London. 2018. Belting and melting through July. I’ve lived in and around London for the  majority of my sixty years and until recently couldn’t see a time in the future when I would live anywhere else. However, in 2017, some dynamics – not catastrophic – entered the game and changed the position. Looking ahead and by the end of 2019 it was very possible that I would need to vacate the smoke to help bridge some gaps.

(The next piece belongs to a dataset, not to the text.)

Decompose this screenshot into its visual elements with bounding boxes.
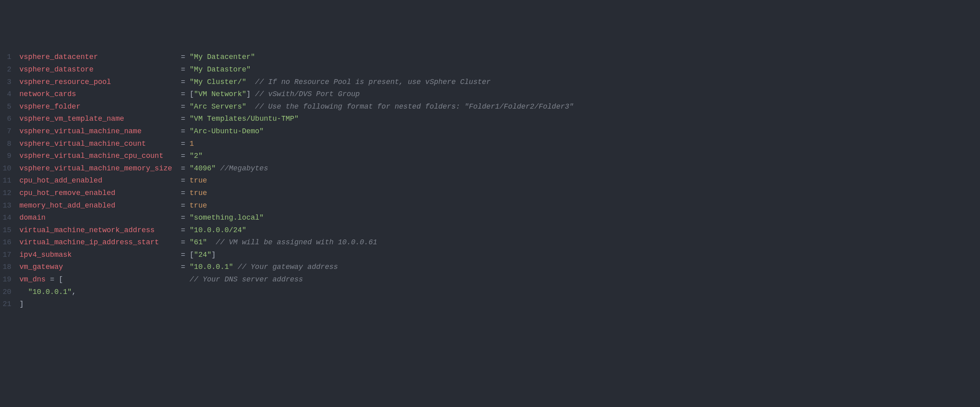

A lot of things to consider then. A life changing decision. Perhaps? The money’s on somewhere on the south coast. Kent or maybe Sussex. Leaving aside a detailed and unnecessary list some factors to consider include family, friends, cost, transport links and frankly the weather. Essentials though, and in no particular order:

  • A kitchen with sufficient work surface that when you toast some muffins and make a cup of tea it doesn’t look like a bomb has gone off
  • At least two nearby pubs to create the illusion that you don’t go drinking every night (I don’t by the way although denial can come in many forms)
  • A minimum of one Indian Takeaway within staggering distance or at a push moped delivery (no other fast food options necessary)
  • A venue within bus, train or taxi distance which is able to attract half decent tribute bands and rising sub-culture
  • A modest garden, south facing and with a degree of privacy

So how do you go about this without spending the next six months watching repeats of “Escape to the Country,” or “Homes Under the Hammer?” Do you just go onto a website and randomly study property types and price range searches on Yaboo, Plastic Zoos or Turtle Shells in each town and community between Portsmouth and Erith in the hope that the pretty little white painted house or bungalow, with a sea view to the south and the Downs in the north, and with the wisteria climbing up the side wall, will magically arrive on your screen? Well yes you could, and maybe that’s all I should do.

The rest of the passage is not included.